O jazz me soa bonito.
Soa bonito como poesia.
É pena que muita gente não entende poesia e detesta jazz.
Mas o mais interessante é que indiferente a tudo isto o jazz vai seguindo o seu caminho...
O saxofone tocando lento...
O baixo entrando sem ser chamado...
A bateria, de mãos dadas com o piano que sussurra um ritmo...
E como se não bastasse, a voz de um cantor desafiando o imprevisto...
Quando você acha que o tom vai subir, ele desce.
Quando acha que vai descer, ele simplesmente diminui.
E quando você acha que acabou, começa.
E lá vai o sax: FÔÔÔ...
E a bateria: TU, TU, TUTAK, e: PLIM, PLIM, PRUOOOOOOOMMMMMM, o piano.
O baixo também tem sua personalidade: TGUM, TGUM, TGUM...

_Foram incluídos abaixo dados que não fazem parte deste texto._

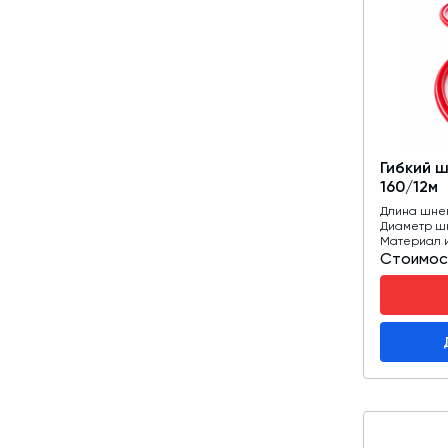
Гибкий 
160/12м
Длина шне
Диаметр ш
Материал 
Стоимос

segunda-feira, 5 de julho de 2010

Cada um no seu cada um que não interfere no cada um de cada um.

Cada um no seu quadrado,
Cada quadrado, quatro lados,
Cada lado uma razão.

Cada macaco no seu galho,
Cada galho na sua árvore,
Cada árvore no seu chão.

Cada chão na sua terra,
Cada terra no seu sistema solar,
Cada sistema na sua galáxia,
Cada galáxia a sua Via Láctea,
Cada Via Láctea na cabeça de cada um.

Cada um com seus problemas,
Cada problema com seu bobo,
Cada bobo no seu quadrado como um macaco no seu galho.